TASK BRIEF: Each line that contains the word "lyfes" counts once; give the total for the records below and nothing else.

MATERIAL TO PROCESS:
▬▬▬

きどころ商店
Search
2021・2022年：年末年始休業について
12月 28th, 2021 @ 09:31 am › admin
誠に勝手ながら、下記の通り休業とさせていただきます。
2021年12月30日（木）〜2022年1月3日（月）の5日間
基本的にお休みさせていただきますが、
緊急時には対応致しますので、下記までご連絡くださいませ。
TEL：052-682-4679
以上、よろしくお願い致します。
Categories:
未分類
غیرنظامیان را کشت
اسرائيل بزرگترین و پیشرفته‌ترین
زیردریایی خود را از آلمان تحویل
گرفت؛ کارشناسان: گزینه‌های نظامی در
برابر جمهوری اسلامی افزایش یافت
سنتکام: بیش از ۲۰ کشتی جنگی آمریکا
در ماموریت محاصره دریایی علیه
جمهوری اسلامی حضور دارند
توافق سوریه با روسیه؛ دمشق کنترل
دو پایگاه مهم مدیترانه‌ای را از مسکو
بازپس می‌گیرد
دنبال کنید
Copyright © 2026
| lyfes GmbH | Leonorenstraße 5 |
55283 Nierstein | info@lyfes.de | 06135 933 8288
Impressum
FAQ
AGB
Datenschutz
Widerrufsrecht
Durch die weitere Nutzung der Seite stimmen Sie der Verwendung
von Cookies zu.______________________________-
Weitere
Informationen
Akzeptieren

▬▬▬

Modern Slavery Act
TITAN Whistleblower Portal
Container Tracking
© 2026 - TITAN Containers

▬▬▬

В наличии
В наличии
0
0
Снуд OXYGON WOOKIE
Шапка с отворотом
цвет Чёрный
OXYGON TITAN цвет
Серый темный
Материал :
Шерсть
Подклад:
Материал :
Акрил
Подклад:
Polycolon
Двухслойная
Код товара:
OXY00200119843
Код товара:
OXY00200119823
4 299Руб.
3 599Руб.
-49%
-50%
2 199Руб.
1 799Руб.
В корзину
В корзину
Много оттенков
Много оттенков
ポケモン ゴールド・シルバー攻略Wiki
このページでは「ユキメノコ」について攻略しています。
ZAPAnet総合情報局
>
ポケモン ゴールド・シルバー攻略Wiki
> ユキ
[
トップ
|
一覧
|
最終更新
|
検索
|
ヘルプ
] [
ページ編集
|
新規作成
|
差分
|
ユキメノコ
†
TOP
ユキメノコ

▬▬▬

SOLUTION FOR THIS EXERCISE: 2